Le lendemain, lors d’une manifestation à Nation :

Acharnement

Dissimulation

Arnaque

Violences (encore)

Alors que les lycéens ont continué de se mobiliser cette semaine contre les violences policières, en bloquant notamment leurs établissement à Paris et sa banlieue, ainsi qu’à Lille, ils ont de nouveau du faire face à la violence des forces de l’ordre.

Les lycéens de Jules Ferry racontent ainsi sur Paris-Luttes.info :

des agents de la BAC agressent des élèves. Ils enlèvent des poubelles et frappent les élèves qui s’approchent trop près de l’entrée principale du lycée. 8 agents de la BAC (brigade anti criminalité) qui n’avaient pas de brassard, et une petite dizaine de policiers en uniforme se positionnent en face du lycée. Mais lorsque qu’une quinzaine de lycéens arrivent avec quelques barrières pour rendre le blocus visible par tous, la BAC les frappe en poussant les barrières sur les lycéens, et ainsi en les cognant contre le mur. La BAC chasse ceux qui s’approchent trop proche d’eux, un agent crie à un élève « viens pas ou je te la mets ».

Carnaval

Le 28 février avait lieu le Karnaval des Gueux dans le centre-ville de Montpellier.
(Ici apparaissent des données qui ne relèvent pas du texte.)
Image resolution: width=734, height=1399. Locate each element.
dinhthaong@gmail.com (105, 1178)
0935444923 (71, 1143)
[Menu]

Le site e-metropolitain.fr raconte que malgré « l’important dispositif de sécurité mis en place, le cortège festif a vite été le prétexte à des débordements et à l’expression politique de la mouvance anarchiste. » Un peu plus précisément :

La porte d’entrée d’American Vintage est complètement explosé. Quelques articles ont été dérobés. Le magasin étant équipé de caméras de vidéosurveillance, des vigiles ont fait le pied de grue cette nuit et ce matin pour éviter le pillage.
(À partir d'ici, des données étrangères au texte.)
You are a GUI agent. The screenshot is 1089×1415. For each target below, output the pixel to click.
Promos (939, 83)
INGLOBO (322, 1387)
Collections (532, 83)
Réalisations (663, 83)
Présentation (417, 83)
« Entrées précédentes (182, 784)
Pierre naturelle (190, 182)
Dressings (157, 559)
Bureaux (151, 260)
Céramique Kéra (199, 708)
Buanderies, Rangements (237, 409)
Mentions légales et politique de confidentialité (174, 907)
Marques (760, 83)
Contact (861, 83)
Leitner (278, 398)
Les agences immobilières ont été la cible privilégié des tagueurs et casseurs. Tout comme la police ou les politiques. Le carnaval des Gueux, même s’il est habituellement sujet à des débordements, revêtait un caractère particulier cette année en raison des événements politiques et sociaux de ces derniers mois. L’appel avait également été lancé pour soutenir le Royal Occupé.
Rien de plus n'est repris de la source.